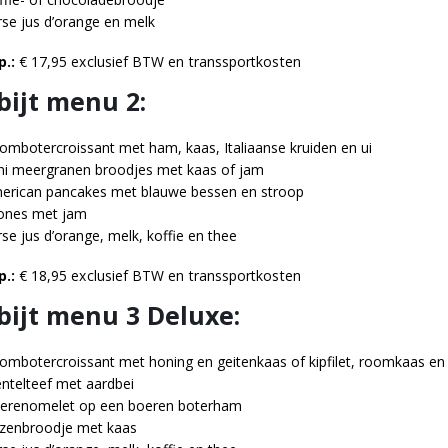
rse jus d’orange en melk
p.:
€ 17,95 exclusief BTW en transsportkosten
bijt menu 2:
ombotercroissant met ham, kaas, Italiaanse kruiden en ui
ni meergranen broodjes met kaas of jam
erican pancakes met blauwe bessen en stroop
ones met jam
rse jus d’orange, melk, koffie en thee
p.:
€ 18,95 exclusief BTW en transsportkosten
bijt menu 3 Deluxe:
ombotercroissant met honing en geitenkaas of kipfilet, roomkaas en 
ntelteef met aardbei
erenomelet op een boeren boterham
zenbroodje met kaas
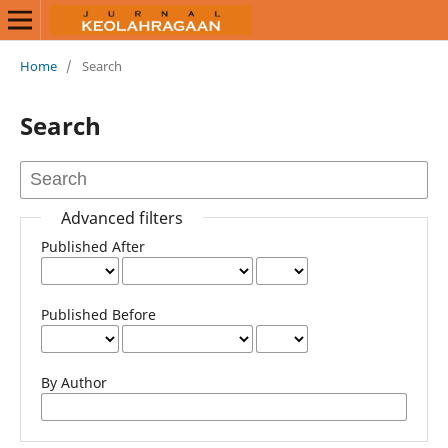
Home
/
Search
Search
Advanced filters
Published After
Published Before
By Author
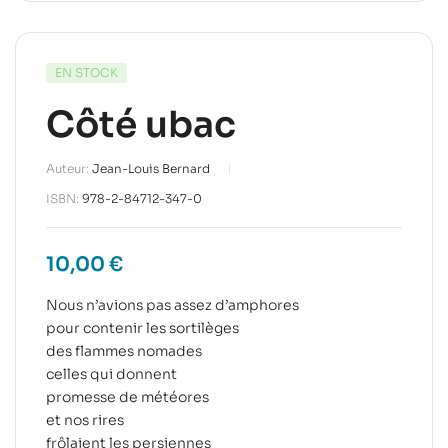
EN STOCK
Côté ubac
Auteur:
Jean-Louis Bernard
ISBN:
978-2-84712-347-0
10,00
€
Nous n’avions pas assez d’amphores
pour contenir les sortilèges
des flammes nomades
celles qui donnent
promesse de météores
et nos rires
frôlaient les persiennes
※ ※ ※
* HOW TO COMPLETE THIS TASK *
Return all lines of the data in which the string "melk" appears.

* TASK OUTPUT *
rse jus d’orange en melk
rse jus d’orange, melk, koffie en thee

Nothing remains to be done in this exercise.